In the old days when I attended high school, Sinclair Lewis was a mainstay in English classes, and we read Main Street and Arrowsmith. I thought of Lewis as a chronicler of mainstream American life, a life different from what I knew growing up in the Bronx. Just like TV shows such as Father Knows Best and Leave It to Beaver portrayed families that I took to be normal American families that were different from my own, I thought of Lewis as portraying the real America and that I was experiencing something less genuine.

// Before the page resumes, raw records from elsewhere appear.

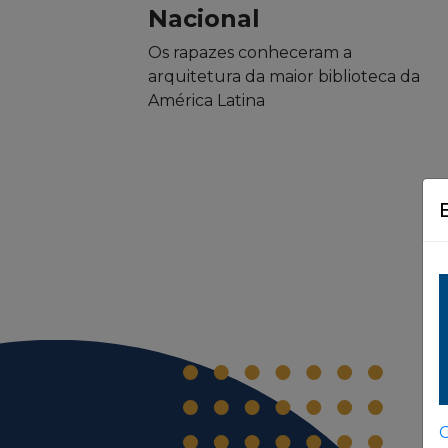
Nacional
Os rapazes conheceram a
arquitetura da maior biblioteca da
América Latina
C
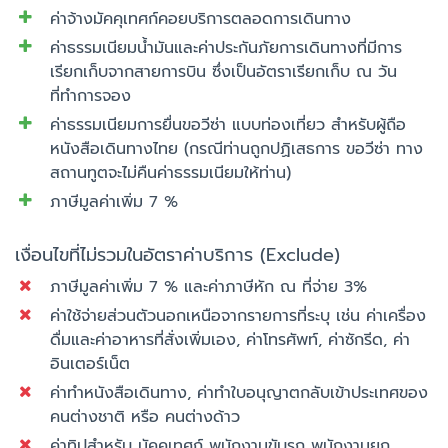
ค่าจ้างมัคคุเทศก์คอยบริการตลอดการเดินทาง
ค่าธรรมเนียมน้ำมันและค่าประกันภัยการเดินทางที่มีการ
เรียกเก็บจากสายการบิน ซึ่งเป็นอัตราเรียกเก็บ ณ วัน
ที่ทำการจอง
ค่าธรรมเนียมการยื่นขอวีซ่า แบบท่องเที่ยว สำหรับผู้ถือ
หนังสือเดินทางไทย (กรณีท่านถูกปฏิเสธการ ขอวีซ่า ทาง
สถานทูตจะไม่คืนค่าธรรมเนียมให้ท่าน)
ภาษีมูลค่าเพิ่ม 7 %
เงื่อนไขที่ไม่รวมในอัตราค่าบริการ (Exclude)
ภาษีมูลค่าเพิ่ม 7 % และค่าภาษีหัก ณ ที่จ่าย 3%
ค่าใช้จ่ายส่วนตัวนอกเหนือจากรายการที่ระบุ เช่น ค่าเครื่อง
ดื่มและค่าอาหารที่สั่งเพิ่มเอง, ค่าโทรศัพท์, ค่าซักรีด, ค่า
อินเตอร์เน็ต
ค่าทำหนังสือเดินทาง, ค่าทำใบอนุญาตกลับเข้าประเทศของ
คนต่างชาติ หรือ คนต่างด้าว
ค่าทิปสำหรับ มัคคุเทศก์ พนักงานขับรถ พนักงานยก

I don’t think I was completely oblivious to the satire in his novels, but it wasn’t till later, when I read him as an adult and became acquainted with It Can’t Happen Here and Elmer Gantry that I realized that Sinclair Lewis was less a chronicler than a critic of American culture. When I read Kingsblood Royal for the first time, earlier this year, my estimation of him as a critic, and a very prescient one, was confirmed.
The novel is about Neil Kingsblood, an up-and-coming young banker with solid middle-class credentials in post WWII Minnesota. He looks into his genealogy because his father suspects a family connection to the English throne. What his research ironically turns up is that one of his ancestors may, in fact, have been a black man. He is at first shocked by this discovery and keeps it secret. Gradually he he becomes curious about the black people in his community and meets several of them, finding out that some of them are finer people than many of his white acquaintances. As someone with as much as 1/32 Negro blood, Kingsblood is marked as a black man when he reveals his secret, and eventually loses his job, status and house because of it.
Lewis’s selection as the first American recipient of the Nobel Prize for Literature is sometimes treated as a travesty. Admittedly he doesn’t stand out stylistically, but his depictions of people, descriptions of places and plot handling are inferior to none. What adds to his stature as a novelist is his real understanding of people and his determination to write about things that matter, regardless of the popularity of the topic. It’s a real eye-opener to read Lewis’s 1947 novel about racial attitudes in 2018. His novel isn’t set in the deep South but in the most progressive region of the Midwest, and what Lewis exposed more than 70 years ago we now have the misfortune to be experiencing in our own times.